Сверху донесся скрип сапог – на лестнице, что вела в наблюдательную башенку, стояли двое, капитан и лейтенант, артиллеристы, корректировщики из гаубичного полка, перебравшиеся в ДОТ для управления стрельбой. Под ними сидел радист, уже нацепив наушники, – рация у ног мигала красным огоньком, гибкая стальная антенна уходила вверх, а там, как он знал, ее чуть ли не на самом коньке ложной крыши укрепили.
Власьев встал, прошелся по ДОТу и присел у орудийной амбразуры – ее заложили мешками с землею за неимением песка и с превеликими трудами приспособили Максим. Но сейчас амбразура как нельзя лучше подходила для наблюдения. Сержант стал смотреть на проселочную дорогу от перелеска и вслушиваться в звуки разгоревшегося не на шутку боя, хорошо слышимые в ДОТе, хотя, конечно, снаружи они были бы гораздо громче.
За лесом в километре поднимались в небо три столба черного густого дыма, тут можно не гадать – горела либо наша, либо немецкая техника, – так может чадить резина, облитая вспыхнувшим бензином. Он напряг глаза – зрение было превосходное, а потому увидел, как вдали порскнули к кустам, что шли реденькой полосой до позиций, крохотные человеческие фигурки, видимо, столь резво отступали наши бойцы из дозоров. Потом, поднимая в небо пыль, на дороге появились одна за другою сразу три полуторки, к задней машине прицеплена сорокапятка. За ними прытко выскочил БА-20, пулеметная башенка у него отсутствовала напрочь.
«Снесло снарядом, что ли? Но почему он тогда на ходу? Водителя не зацепило и мотор, значит, не повредило! Повезло, а вот про башнера такого не скажешь. Но молодцы, до последнего прикрывали», – мысли проносились быстро, автомобили и броневик стремглав промчались по пыльной дороге, пушка смешно подпрыгивала на ухабах.
Вдали появился броневик, наш БА-10, с развернутой на корму башней. Проехал метров двести, стал уже хорошо виден, но неожиданно остановился, вильнул к обочине, чуток накренился. Из раскрытой двери слева выскочил радист, там его место, у рации и у курсового пулемета в лобовом листе. Оббежав мотор, появился водитель – оба танкиста рванули к сараям, что стояли наверху гребня, с самого начала там и были, не липовые, как его замаскированный ДОТ.

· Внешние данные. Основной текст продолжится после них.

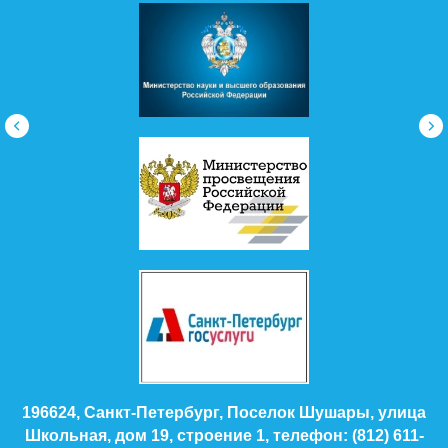
13-31
196624, Санкт-Петербург, Поселок Шушары, улица
Первомайская, дом 30, строение 1,
телефон: (812) 611-13-16, +79019777708
196624, Санкт-Петербург, Поселок Шушары, улица
Окуловская, дом 21, кор. 3, строение 1, телефон:
(812) 416-35-88
Адреса электронной почты:
sh93@obr.gov.spb.ru
(основная почта)
shushari93school@gmail.com
(дополнительная
почта)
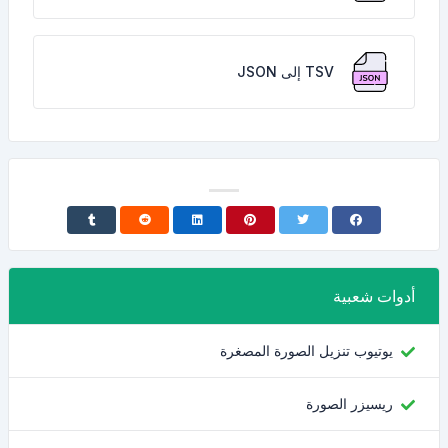
TSV إلى JSON
أدوات شعبية
يوتيوب تنزيل الصورة المصغرة
ريسيزر الصورة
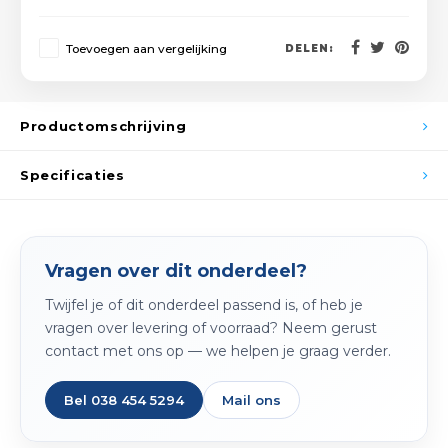
Spieg
Goud,
Toevoegen aan vergelijking
DELEN:
Versn
Cott
Remo
Auto,
Productomschrijving
Baga
Appa
Specificaties
Fiets
Airca
Kuss
Vragen over dit onderdeel?
Twijfel je of dit onderdeel passend is, of heb je
Tele
vragen over levering of voorraad? Neem gerust
contact met ons op — we helpen je graag verder.
Kinde
Bel 038 454 5294
Mail ons
Stuu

«Колеса задние пробиты, и движок парит. Понятно, почему бросили. А командир с наводчиком как? Не покидают башню, они что, не понимают, что мишенью стали». – Старший сержант крепко сжал кулаки, не в силах помочь экипажу, переживая за них всем сердцем. И тут башенное орудие выстрелило – Власьев машинально направил взгляд к лесу, откуда выходила дорога.
«Танки, это немцы», – обожгла мысль. И действительно, по дороге шел приземистый танк, маленький, с тонкой пушечкой. В него-то и угодил снаряд из броневика, судя по всему, проломил лобовую броню. И враг через секунду вспыхнул пламенем, черный клуб дыма, чуть ли не круглый вспух над ним облачком. Люк на башне так и не открылся, видимо, экипаж погиб от прямого попадания бронебойного снаряда.
Власьев чуть не заорал от избытка переполнявших его душу радостных эмоций, но сумел сдержать крик, памятуя о приказе. Но, глянув на бойцов, напряженно смотревших на него, услышав сверху тихий счастливый вскрик кого-то из артиллеристов, решился сказать:
– Наши дозорные по дороге мимо прошли, БА «десятый» прикрывает, немецкий танк первым выстрелом подбил, тот горит, пламенем объят, мразь фашистская, – по ДОТу прошел радостный гул бойцов, сержант снова приник к амбразуре. И сразу увидел второй танк, массивнее, чем первый, с коротким, но толстым орудием, явно «трехдюймовка», торчащим из граненой башни со скатами. Но оставшийся экипаж броневика был настроен драться и дальше – сорокапятка снова выстрелила, и тут Власов уловил, как на лобовой броне танка что-то сверкнуло.
«Наши попали, но почему вражина не горит?»
Власьев не мог оторвать взгляд – башня на немецком танке медленно вращалась, наставляя свою пушку на броневик. Сержант сжался, ожидая, кто выстрелит первым в поединке. БА-10 успел раньше, он разглядел прямое попадание в башню – там сверкнуло, и снова ничего.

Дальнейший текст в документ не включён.